Last think we have to do is map the old points and obtain the points: $Z = W^\top X$. Also remember that $\bar X = W\cdot Z$. This is simply:
def fit_pca(X, W):
  return np.dot(X,W)

Z = fit_pca(X,W)
X_bar = np.dot(W,Z.T)
And now we're done! We can plot the new points $(z_1, \dots, z_n)$ in orange against the original points in blue to visualize $Z$.
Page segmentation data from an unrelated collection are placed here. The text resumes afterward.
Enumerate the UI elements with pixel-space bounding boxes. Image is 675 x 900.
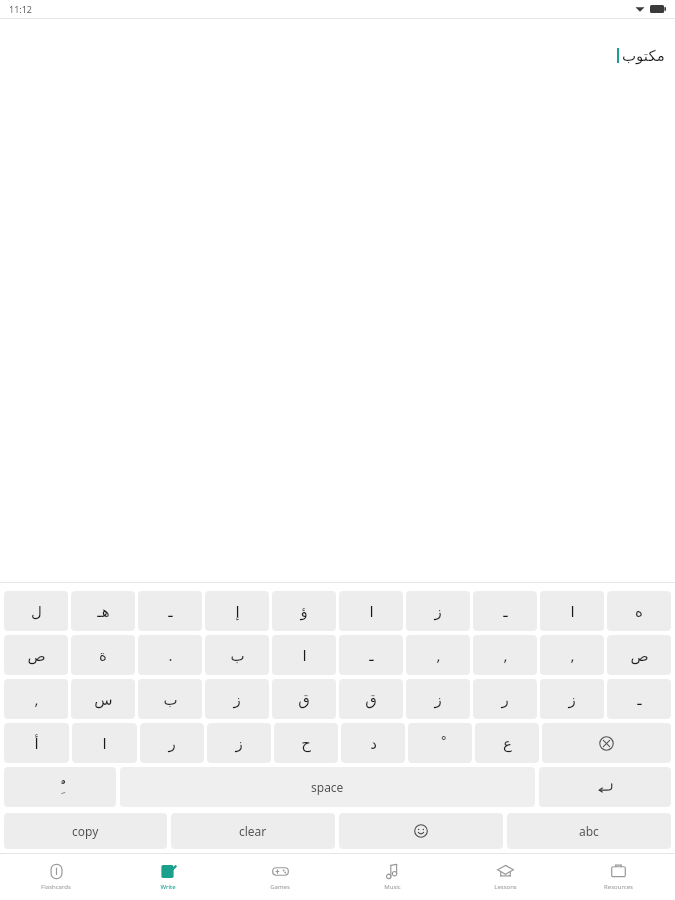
button[interactable]: ب [205,635,269,675]
staticText: ز [235,735,243,752]
staticText: ؤ [300,603,308,620]
staticText: Write [160,883,176,891]
staticText: clear [239,823,267,839]
button[interactable]: ْ [408,723,472,763]
button[interactable]: ز [406,591,470,631]
staticText: , [436,645,441,665]
staticText: ص [630,647,649,664]
staticText: ز [568,691,576,708]
button[interactable]: , [406,635,470,675]
button[interactable]: , [540,635,604,675]
staticText: Flashcards [41,883,71,891]
staticText: space [311,779,344,795]
button[interactable]: أ [4,723,69,763]
button[interactable]: ق [339,679,403,719]
button[interactable]: Symbols [4,767,116,807]
button[interactable]: إ [205,591,269,631]
button[interactable]: ز [406,679,470,719]
button[interactable]: ز [207,723,271,763]
button[interactable]: ر [140,723,204,763]
staticText: Games [270,883,290,891]
button[interactable]: Flashcards [0,854,112,900]
button[interactable]: ـ [607,679,671,719]
staticText: ل [31,603,42,620]
button[interactable]: ص [4,635,68,675]
staticText: , [570,645,575,665]
staticText: , [34,689,39,709]
button[interactable]: Lessons [449,854,562,900]
staticText: هـ [97,603,110,620]
button[interactable]: ـ [473,591,537,631]
staticText: ا [570,603,575,620]
staticText: 11:12 [9,3,33,15]
button[interactable]: abc [507,813,671,849]
button[interactable]: هـ [71,591,135,631]
button[interactable]: ر [473,679,537,719]
button[interactable]: Enter [539,767,671,807]
button[interactable]: ا [272,635,336,675]
button[interactable]: مكتوب [0,19,675,582]
staticText: ـ [503,603,508,620]
button[interactable]: ا [339,591,403,631]
staticText: abc [579,823,599,839]
staticText: ـ [369,647,374,664]
button[interactable]: ـ [339,635,403,675]
button[interactable]: Emoji [339,813,503,849]
staticText: أ [34,735,39,752]
staticText: Resources [604,883,633,891]
staticText: ق [298,691,310,708]
staticText: ر [168,735,176,752]
button[interactable]: ؤ [272,591,336,631]
button[interactable]: Games [224,854,336,900]
button[interactable]: space [120,767,535,807]
button[interactable]: ا [72,723,137,763]
staticText: س [94,691,113,708]
staticText: ا [102,735,107,752]
staticText: مكتوب [622,47,665,64]
button[interactable]: ص [607,635,671,675]
button[interactable]: ا [540,591,604,631]
button[interactable]: س [71,679,135,719]
staticText: ب [230,647,245,664]
staticText: copy [72,823,99,839]
staticText: ق [365,691,377,708]
button[interactable]: Resources [562,854,675,900]
staticText: ب [163,691,178,708]
button[interactable]: , [473,635,537,675]
staticText: ـ [637,691,642,708]
button[interactable]: Music [336,854,449,900]
staticText: ـ [168,603,173,620]
button[interactable]: ح [274,723,338,763]
button[interactable]: ه [607,591,671,631]
button[interactable]: . [138,635,202,675]
button[interactable]: clear [171,813,335,849]
staticText: ا [302,647,307,664]
button[interactable]: ز [540,679,604,719]
staticText: ز [434,603,442,620]
button[interactable]: ـ [138,591,202,631]
staticText: ا [369,603,374,620]
staticText: Lessons [494,883,517,891]
button[interactable]: د [341,723,405,763]
staticText: ه [635,603,643,620]
button[interactable]: ز [205,679,269,719]
button[interactable]: , [4,679,68,719]
button[interactable]: ق [272,679,336,719]
staticText: ز [434,691,442,708]
button[interactable]: ب [138,679,202,719]
button[interactable]: copy [4,813,167,849]
button[interactable]: ل [4,591,68,631]
staticText: ح [301,735,311,752]
staticText: ة [99,647,107,664]
staticText: Music [384,883,401,891]
button[interactable]: Write [112,854,224,900]
staticText: إ [235,603,240,620]
staticText: , [503,645,508,665]
button[interactable]: Backspace [542,723,671,763]
button[interactable]: ع [475,723,539,763]
button[interactable]: ة [71,635,135,675]
staticText: ع [503,735,512,752]
staticText: ص [27,647,46,664]
staticText: د [370,735,377,752]
staticText: ز [233,691,241,708]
Obtained dataset $Z$ - PCA on $X$ with $k=1$
We can do the same also with the re-projected points $(\bar x_1, \dots, \bar x_n)$ (distance of which from original dataset we wanted to minimize) and get a nice visualization of the dimension reduction.
Retrieved points $\bar X$
Important to notice - we are only considering the bigger eigenvalue for this dimension reduction. This means the larger eigenvalue is contains around $179.23427235 / (179.23427235 + 41\\.76572765) \approx 81\%$ of the information about the original dataset. This can be useful if we want for example to sustain given percentage of the original dataset features - we can choose $k$, such that the sum of the eigenvalues satisfies the percentage.